I want to read a JSON file in PySpark, but the JSON file is in this format (without comma and square brackets):
{"id": 1, "name": "jhon"}
{"id": 2, "name": "bryan"}
{"id": 3, "name": "jane"}
Is there an easy way to read this JSON in PySpark?
I have already tried this code:
df= spark.read.option("multiline", "true").json("data.json")
df.write.parquet("data.parquet")
But it doesn't work: in parquet file just the first line appears.
I just want to read this JSON file and save as parquet...
CodePudding user response:
Try to read as a text file first, and parse it to a json object
from pyspark.sql.functions import from_json, col
import json
lines = spark.read.text("data.json")
parsed_lines = lines.rdd.map(lambda row: json.loads(row[0]))

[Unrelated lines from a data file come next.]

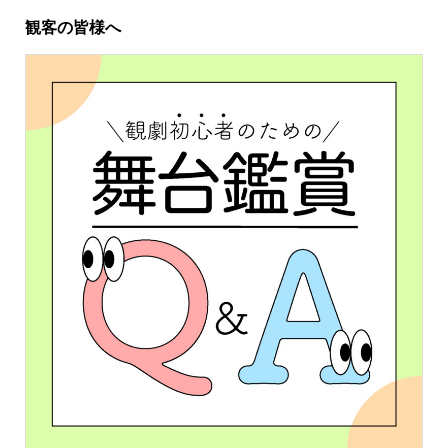
観客の皆様へ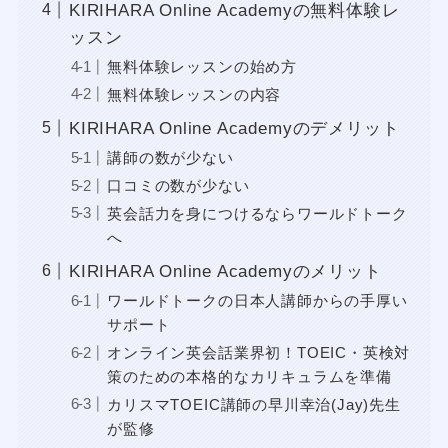
KIRIHARA Online Academyの無料体験レ
ッスン
無料体験レッスンの始め方
無料体験レッスンの内容
KIRIHARA Online Academyのデメリット
講師の数が少ない
口コミの数が少ない
英会話力を身につけるならワールドトーク
へ
KIRIHARA Online Academyのメリット
ワールドトークの日本人講師からの手厚い
サポート
オンライン英会話業界初！TOEIC・英検対
策のための本格的なカリキュラムを準備
カリスマTOEIC講師の早川幸治(Jay)先生
が監修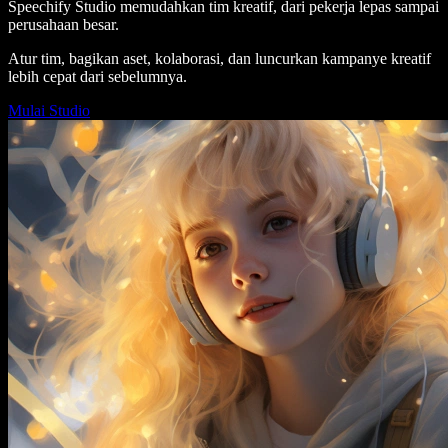
Speechify Studio memudahkan tim kreatif, dari pekerja lepas sampai
perusahaan besar.
Atur tim, bagikan aset, kolaborasi, dan luncurkan kampanye kreatif
lebih cepat dari sebelumnya.
Mulai Studio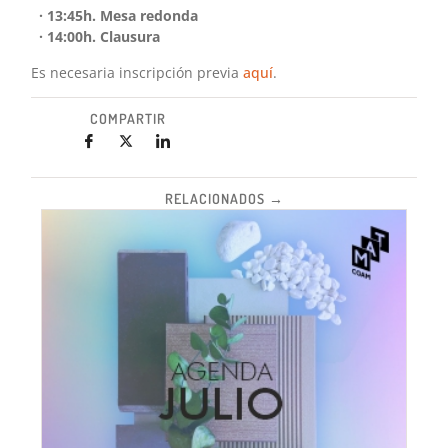
· 13:45h. Mesa redonda
· 14:00h. Clausura
Es necesaria inscripción previa
aquí
.
COMPARTIR
RELACIONADOS →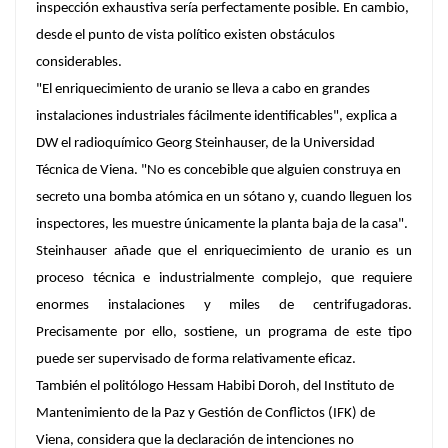
inspección exhaustiva sería perfectamente posible. En cambio,
desde el punto de vista político existen obstáculos
considerables.
"El enriquecimiento de uranio se lleva a cabo en grandes
instalaciones industriales fácilmente identificables", explica a
DW el radioquímico Georg Steinhauser, de la Universidad
Técnica de Viena. "No es concebible que alguien construya en
secreto una bomba atómica en un sótano y, cuando lleguen los
inspectores, les muestre únicamente la planta baja de la casa".
Steinhauser añade que el enriquecimiento de uranio es un
proceso técnica e industrialmente complejo, que requiere
enormes instalaciones y miles de centrifugadoras.
Precisamente por ello, sostiene, un programa de este tipo
puede ser supervisado de forma relativamente eficaz.
También el politólogo Hessam Habibi Doroh, del Instituto de
Mantenimiento de la Paz y Gestión de Conflictos (IFK) de
Viena, considera que la declaración de intenciones no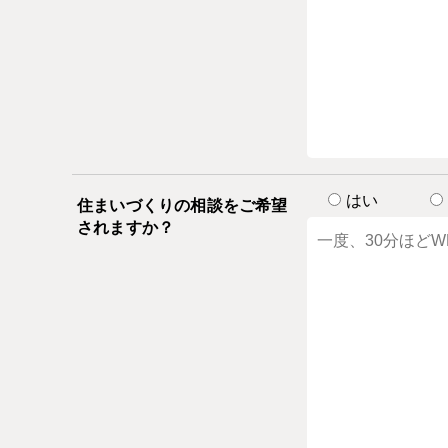
はい
住まいづくりの相談をご希望
されますか？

# Convert JSON objects --> a DataFrame
df = parsed_lines.toDF()
df.write.parquet("data.parquet")
CodePudding user response:
Only the first line appears while reading data from your mentioned file because of multiline
parameter is set as True
but in this case one line is a JSON object. So if you set multiline
parameter as False
it will work as expected.
df= spark.read.option("multiline", "false").json("data.json")
df.show()
In case if your JSON file would have had a JSON array in file like
[
{"id": 1, "name": "jhon"},
{"id": 2, "name": "bryan"},
{"id": 3, "name": "jane"}
]
or
[
{
"id": 1,
"name": "jhon"
},
{
"id": 2,
"name": "bryan"
}
]
multiline
parameter set to True
will work.